PatchSiren cyber security CVE debrief

CVE-2016-7619 Apple CVE debrief

CVE-2016-7619 is a local Apple libarchive vulnerability tied to symlink handling. The NVD record rates it medium severity and indicates that a low-privilege local attacker could write to arbitrary files, creating an integrity-impact issue on affected Apple systems. Apple’s advisory links cover the affected iOS, macOS, and watchOS release lines for remediation.

Vendor: Apple
Product: CVE-2016-7619
CVSS: MEDIUM 5.5
CISA KEV: Not listed in stored evidence
Original CVE published: 2017-02-20
Original CVE updated: 2026-05-13
Advisory published: 2017-02-20
Advisory updated: 2026-05-13

Who should care

Apple device administrators, endpoint security teams, and users managing iPhone/iPad, Mac, or Apple Watch fleets on affected releases. Systems that permit local accounts or process untrusted archives should prioritize review and patching.

Technical summary

The issue is in libarchive’s handling of symlinks. NVD classifies the weakness as CWE-59 and assigns CVSS:3.0/AV:L/AC:L/PR:L/UI:N/S:U/C:N/I:H/A:N, indicating a local attack that does not require user interaction but can have a high integrity impact. The supplied description states iOS before 10.2, macOS before 10.12.2, and watchOS before 3.1.3; the NVD CPE data in the corpus lists vulnerable ranges ending at iOS 10.1.1, macOS 10.12.1, and watchOS 2.2.2, so the Apple advisories should be used to confirm the exact fixed releases.

Defensive priority

Medium priority.

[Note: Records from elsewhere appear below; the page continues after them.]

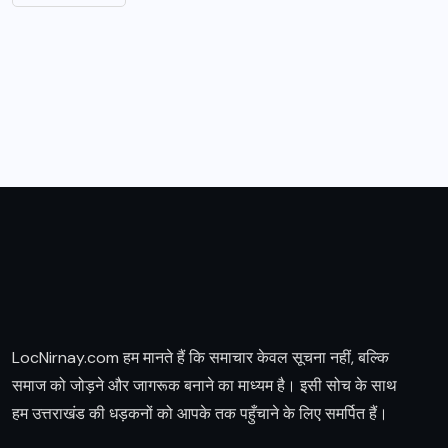
LocNirnay.com हम मानते हैं कि समाचार केवल सूचना नहीं, बल्कि
समाज को जोड़ने और जागरूक बनाने का माध्यम है। इसी सोच के साथ
हम उत्तराखंड की धड़कनों को आपके तक पहुँचाने के लिए समर्पित हैं।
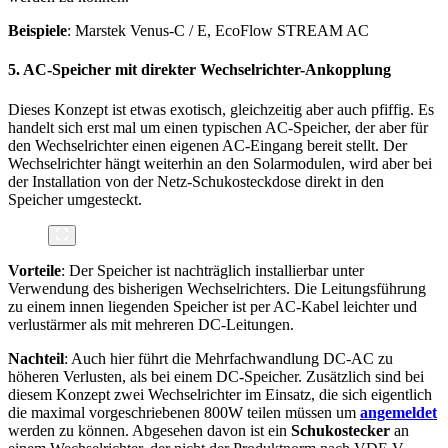
Beispiele
: Marstek Venus-C / E, EcoFlow STREAM AC
5. AC-Speicher mit direkter Wechselrichter-Ankopplung
Dieses Konzept ist etwas exotisch, gleichzeitig aber auch pfiffig. Es
handelt sich erst mal um einen typischen AC-Speicher, der aber für
den Wechselrichter einen eigenen AC-Eingang bereit stellt. Der
Wechselrichter hängt weiterhin an den Solarmodulen, wird aber bei
der Installation von der Netz-Schukosteckdose direkt in den
Speicher umgesteckt.
Vorteile
: Der Speicher ist nachträglich installierbar unter
Verwendung des bisherigen Wechselrichters. Die Leitungsführung
zu einem innen liegenden Speicher ist per AC-Kabel leichter und
verlustärmer als mit mehreren DC-Leitungen.
Nachteil
: Auch hier führt die Mehrfachwandlung DC-AC zu
höheren Verlusten, als bei einem DC-Speicher. Zusätzlich sind bei
diesem Konzept zwei Wechselrichter im Einsatz, die sich eigentlich
die maximal vorgeschriebenen 800W teilen müssen um
angemeldet
werden zu können. Abgesehen davon ist ein
Schukostecker
an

The attack is local and needs some privileges, but it can still let a local user overwrite files on affected Apple systems, so timely patching is important.

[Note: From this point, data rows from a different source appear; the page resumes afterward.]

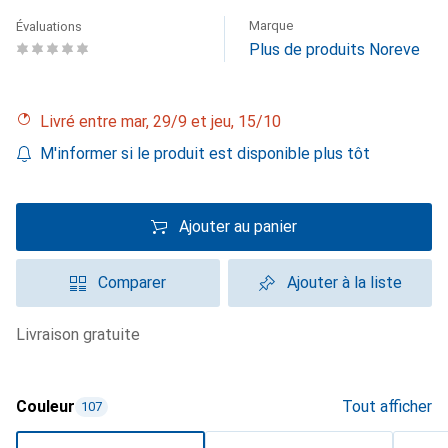
Marque
Évaluations
Plus de produits Noreve
Livré entre mar, 29/9 et jeu, 15/10
M'informer si le produit est disponible plus tôt
Ajouter au panier
Comparer
Ajouter à la liste
livraison gratuite
Couleur
Tout afficher
107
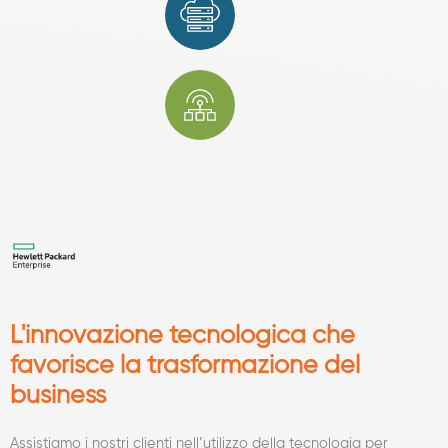
L'innovazione tecnologica che
favorisce la trasformazione del
business
Assistiamo i nostri clienti nell’utilizzo della tecnologia per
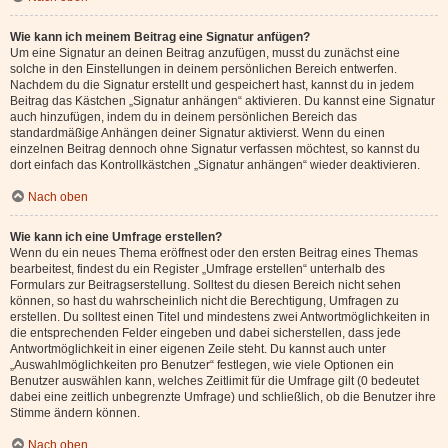
Wie kann ich meinem Beitrag eine Signatur anfügen?
Um eine Signatur an deinen Beitrag anzufügen, musst du zunächst eine
solche in den Einstellungen in deinem persönlichen Bereich entwerfen.
Nachdem du die Signatur erstellt und gespeichert hast, kannst du in jedem
Beitrag das Kästchen „Signatur anhängen“ aktivieren. Du kannst eine Signatur
auch hinzufügen, indem du in deinem persönlichen Bereich das
standardmäßige Anhängen deiner Signatur aktivierst. Wenn du einen
einzelnen Beitrag dennoch ohne Signatur verfassen möchtest, so kannst du
dort einfach das Kontrollkästchen „Signatur anhängen“ wieder deaktivieren.
Nach oben
Wie kann ich eine Umfrage erstellen?
Wenn du ein neues Thema eröffnest oder den ersten Beitrag eines Themas
bearbeitest, findest du ein Register „Umfrage erstellen“ unterhalb des
Formulars zur Beitragserstellung. Solltest du diesen Bereich nicht sehen
können, so hast du wahrscheinlich nicht die Berechtigung, Umfragen zu
erstellen. Du solltest einen Titel und mindestens zwei Antwortmöglichkeiten in
die entsprechenden Felder eingeben und dabei sicherstellen, dass jede
Antwortmöglichkeit in einer eigenen Zeile steht. Du kannst auch unter
„Auswahlmöglichkeiten pro Benutzer“ festlegen, wie viele Optionen ein
Benutzer auswählen kann, welches Zeitlimit für die Umfrage gilt (0 bedeutet
dabei eine zeitlich unbegrenzte Umfrage) und schließlich, ob die Benutzer ihre
Stimme ändern können.
Nach oben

Recommended defensive actions

Update affected Apple devices to versions newer than the fixed releases listed by Apple for iOS, macOS, and watchOS.
Use the Apple advisories in the record (HT207422, HT207423, and HT207487) to verify the correct remediated versions for each product line.
Review endpoints that accept or extract untrusted archives, since the weakness is in libarchive symlink handling.
Limit unnecessary local account access and monitor for unexpected file changes on affected Apple devices until remediation is complete.

Evidence notes

Primary evidence comes from the official NVD record and the Apple advisory links embedded in that record. NVD provides the CVSS vector CVSS:3.0/AV:L/AC:L/PR:L/UI:N/S:U/C:N/I:H/A:N and CWE-59. The corpus also contains a scope mismatch worth noting: the supplied description lists watchOS before 3.1.3, while the NVD CPE criteria end at watchOS 2.2.2; similar version-end differences appear for iOS and macOS. Use Apple’s advisories to confirm the exact remediation boundary.

Official resources

CVE-2016-7619 CVE record
CVE.org
CVE-2016-7619 NVD detail
NVD
Source item URL
nvd_modified
Mitigation or vendor reference
[email protected] - Third Party Advisory, VDB Entry
Source reference
[email protected]
Mitigation or vendor reference
[email protected] - Vendor Advisory
Mitigation or vendor reference
[email protected] - Vendor Advisory
Mitigation or vendor reference
[email protected] - Vendor Advisory

CVE-2016-7619 was published in the supplied record on 2017-02-20 and last modified on 2026-05-13. This debrief relies on the official CVE/NVD record and Apple advisory references in the corpus and does not include exploit details.